Stored data entries:
* * * * *

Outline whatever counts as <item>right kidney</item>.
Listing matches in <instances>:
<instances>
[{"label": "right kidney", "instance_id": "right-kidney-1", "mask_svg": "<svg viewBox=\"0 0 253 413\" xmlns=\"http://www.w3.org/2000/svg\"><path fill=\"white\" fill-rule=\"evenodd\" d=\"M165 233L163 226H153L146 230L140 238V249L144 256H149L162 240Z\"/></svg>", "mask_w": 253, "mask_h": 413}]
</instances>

* * * * *

> _Your objective_:
Repeat the data in full, matching each line exactly.

> _Output of the exercise_:
Outline whatever counts as <item>right kidney</item>.
Listing matches in <instances>:
<instances>
[{"label": "right kidney", "instance_id": "right-kidney-1", "mask_svg": "<svg viewBox=\"0 0 253 413\" xmlns=\"http://www.w3.org/2000/svg\"><path fill=\"white\" fill-rule=\"evenodd\" d=\"M165 233L163 226H153L146 230L140 238V249L144 256H149L162 240Z\"/></svg>", "mask_w": 253, "mask_h": 413}]
</instances>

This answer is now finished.